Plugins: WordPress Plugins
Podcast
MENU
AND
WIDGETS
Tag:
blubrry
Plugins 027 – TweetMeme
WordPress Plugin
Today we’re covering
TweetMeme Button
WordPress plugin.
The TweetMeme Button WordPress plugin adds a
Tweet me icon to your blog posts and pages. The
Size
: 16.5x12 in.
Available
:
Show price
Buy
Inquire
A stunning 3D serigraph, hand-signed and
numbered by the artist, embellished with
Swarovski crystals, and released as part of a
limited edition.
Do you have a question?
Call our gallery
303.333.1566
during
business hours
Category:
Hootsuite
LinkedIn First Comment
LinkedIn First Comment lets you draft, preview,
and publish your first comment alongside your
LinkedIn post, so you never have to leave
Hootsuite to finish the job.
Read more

--

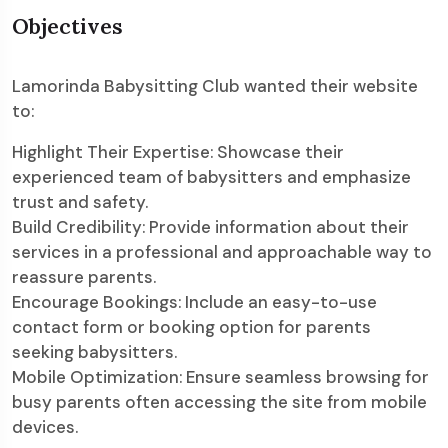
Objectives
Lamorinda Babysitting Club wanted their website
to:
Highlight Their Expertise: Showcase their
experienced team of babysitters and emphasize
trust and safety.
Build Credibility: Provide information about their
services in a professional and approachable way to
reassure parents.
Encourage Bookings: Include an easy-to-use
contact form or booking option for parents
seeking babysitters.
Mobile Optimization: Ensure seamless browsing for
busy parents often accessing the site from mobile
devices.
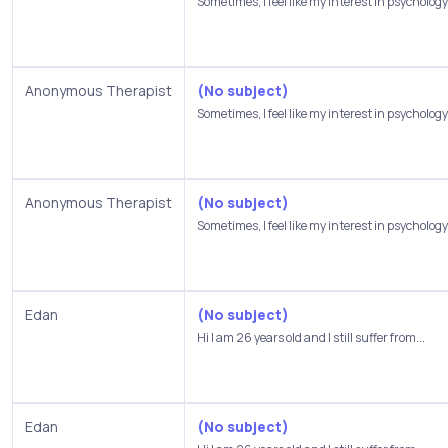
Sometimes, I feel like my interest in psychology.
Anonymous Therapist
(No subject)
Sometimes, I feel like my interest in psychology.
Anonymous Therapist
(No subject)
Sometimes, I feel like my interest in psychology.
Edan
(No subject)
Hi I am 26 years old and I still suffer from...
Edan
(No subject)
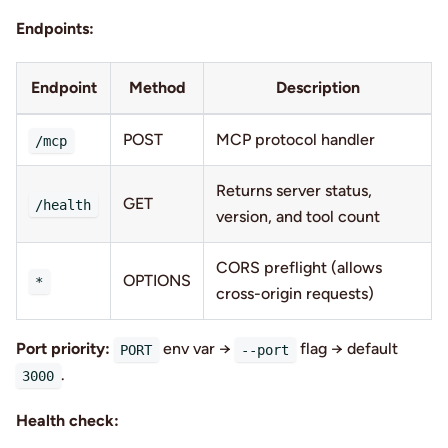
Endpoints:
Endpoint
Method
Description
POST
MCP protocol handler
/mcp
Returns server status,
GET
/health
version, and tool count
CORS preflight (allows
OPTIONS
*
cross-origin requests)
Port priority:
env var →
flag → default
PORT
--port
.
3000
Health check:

**PROBLEM DESCRIPTION:**
Write out every line of the preceding listing that contains "have".

**ANSWER TO THIS EXERCISE:**
Do you have a question?
LinkedIn post, so you never have to leave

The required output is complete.